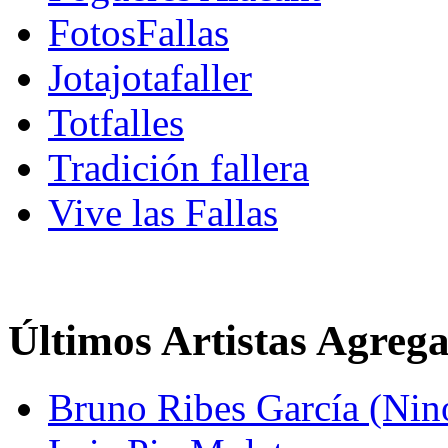
FotosFallas
Jotajotafaller
Totfalles
Tradición fallera
Vive las Fallas
Últimos Artistas Agreg
Bruno Ribes García (Nin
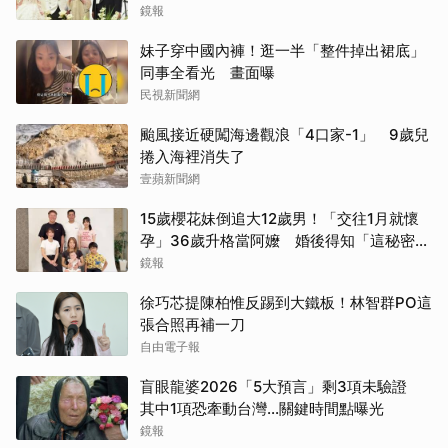
離開嗎？
鏡報
妹子穿中國內褲！逛一半「整件掉出裙底」
同事全看光 畫面曝
民視新聞網
颱風接近硬闖海邊觀浪「4口家-1」 9歲兒
捲入海裡消失了
壹蘋新聞網
15歲櫻花妹倒追大12歲男！「交往1月就懷
孕」36歲升格當阿嬤 婚後得知「這秘密」
傻眼了
鏡報
徐巧芯提陳柏惟反踢到大鐵板！林智群PO這
張合照再補一刀
自由電子報
盲眼龍婆2026「5大預言」剩3項未驗證
其中1項恐牽動台灣...關鍵時間點曝光
鏡報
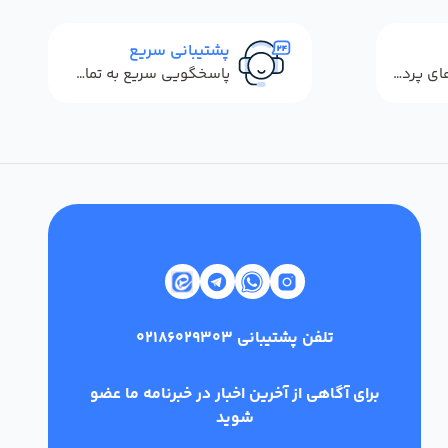
پشتیبانی سریع
استفاده از روش‌های پرداخت امن
پاسخگویی سریع به تماس‌ها و پیام‌ها
تلفن پشتیبانی
02186029303
برای آگاهی از آخرین اخبار در خبرنامه ما عضو
شوید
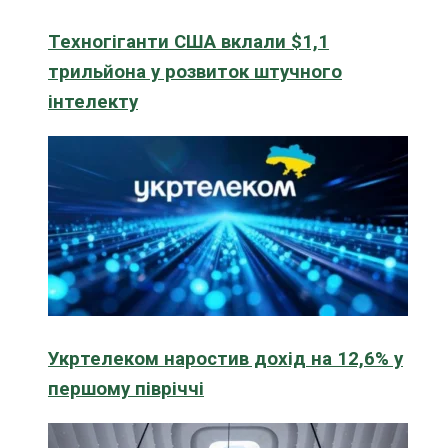
Техногіганти США вклали $1,1
трильйона у розвиток штучного
інтелекту
Укртелеком наростив дохід на 12,6% у
першому півріччі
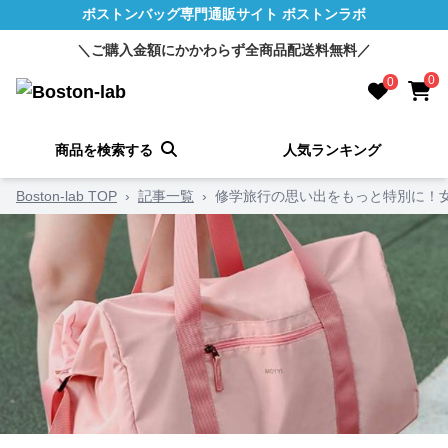
ボストンバッグ専門通販サイト ボストンラボ
＼ご購入金額にかかわらず全商品配送料無料／
0
0
商品を検索する
人気ランキング
Boston-lab TOP
›
記事一覧
›
修学旅行の思い出をもっと特別に！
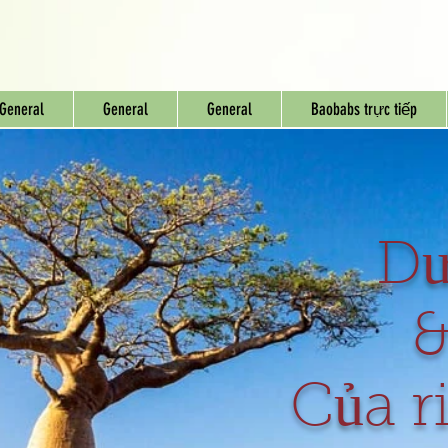
General
General
General
Baobabs trực tiếp
Dư
&
Của r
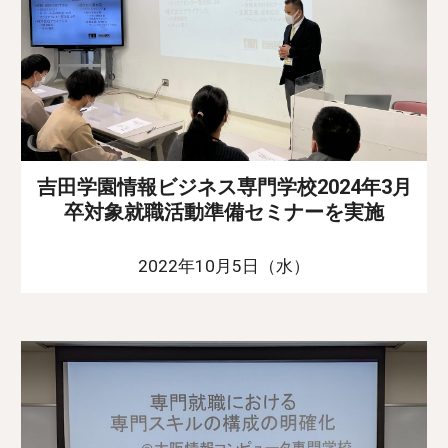
吉田学園情報ビジネス専門学校2024年3月
卒対象就職活動準備セミナーを実施
2022年10月5日（水）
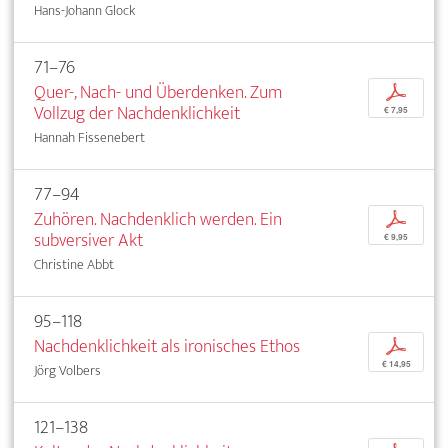
Hans-Johann Glock
71–76
Quer-, Nach- und Überdenken. Zum
p
Vollzug der Nachdenklichkeit
€ 7,95
Hannah Fissenebert
77–94
Zuhören. Nachdenklich werden. Ein
p
subversiver Akt
€ 9,95
Christine Abbt
95–118
Nachdenklichkeit als ironisches Ethos
p
€ 14,95
Jörg Volbers
121–138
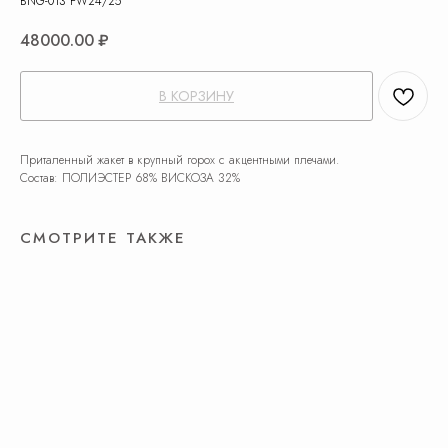
BNG-013 FW24/25
48000.00
₽
В КОРЗИНУ
Приталенный жакет в крупный горох с акцентными плечами.
Состав: ПОЛИЭСТЕР 68% ВИСКОЗА 32%
СМОТРИТЕ ТАКЖЕ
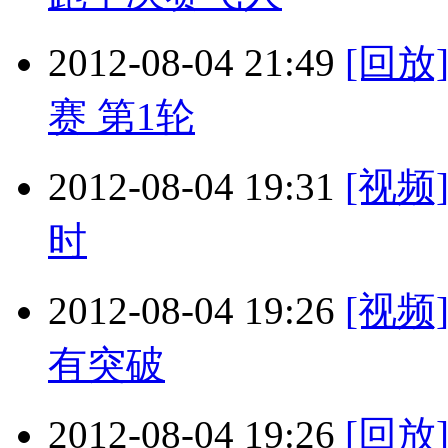
2012-08-04 21:49
[回放
赛 第1轮
2012-08-04 19:31
[视
时
2012-08-04 19:26
[视
有突破
2012-08-04 19:26
[回放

* [Work request]:
Check each line in the records above for the word "Nachdenklichkeit". Return those that have it.

* [Written answer]:
Vollzug der Nachdenklichkeit
Nachdenklichkeit als ironisches Ethos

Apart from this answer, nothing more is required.